**Aim of the task**
In the material below, the lines from the one containing "Производитель" through the one containing "Дозатор для моющего" are to be given again exactly, ends included, and no others.

**Data**
•••
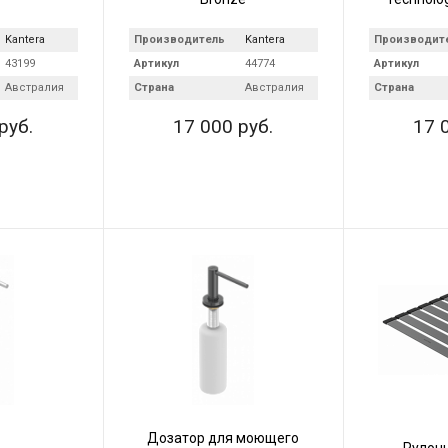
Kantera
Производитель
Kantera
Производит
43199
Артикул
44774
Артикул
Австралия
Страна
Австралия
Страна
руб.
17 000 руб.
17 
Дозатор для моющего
•••
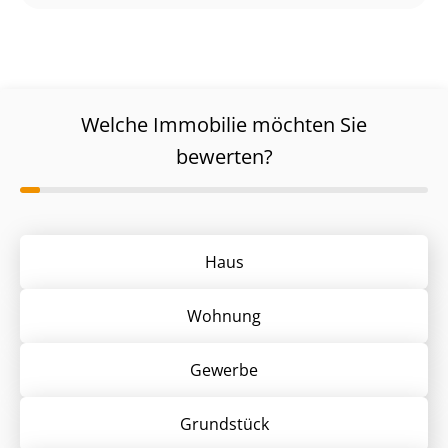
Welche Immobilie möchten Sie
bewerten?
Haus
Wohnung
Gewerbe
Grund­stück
•••
**Output of the task**
Производитель
Kantera
Производит
43199
Артикул
44774
Артикул
Австралия
Страна
Австралия
Страна
руб.
17 000 руб.
17 
Дозатор для моющего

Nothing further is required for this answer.